Powerful sequencing technology sheds light on D.C.'s HIV epidemic
Despite significant progress against HIV/AIDS, the nation's capital is still battling an HIV epidemic with rates that are five times higher than the national average. A recent study by Milken Institute School of Public Health researchers at George Washington University uses powerful next-generation sequencing technology to learn more about how the virus is spreading and developing drug resistance in the District of Columbia.
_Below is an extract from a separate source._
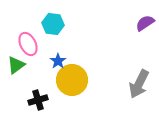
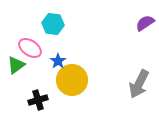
pink ellipse: moved 2 px right, 4 px down; rotated 30 degrees counterclockwise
Researchers with GW's Computational Biology Institute (CBI) received blood samples from 68 people living with HIV in the District through collaborations with the DC Cohort. They sequenced the genetic material taken from the virus and found that HIV in D.C. is highly diverse—meaning there are many different strains in the local population. The authors theorize this diversity stems from D.C."s position as an international hub with a lot of temporary residents and visitors.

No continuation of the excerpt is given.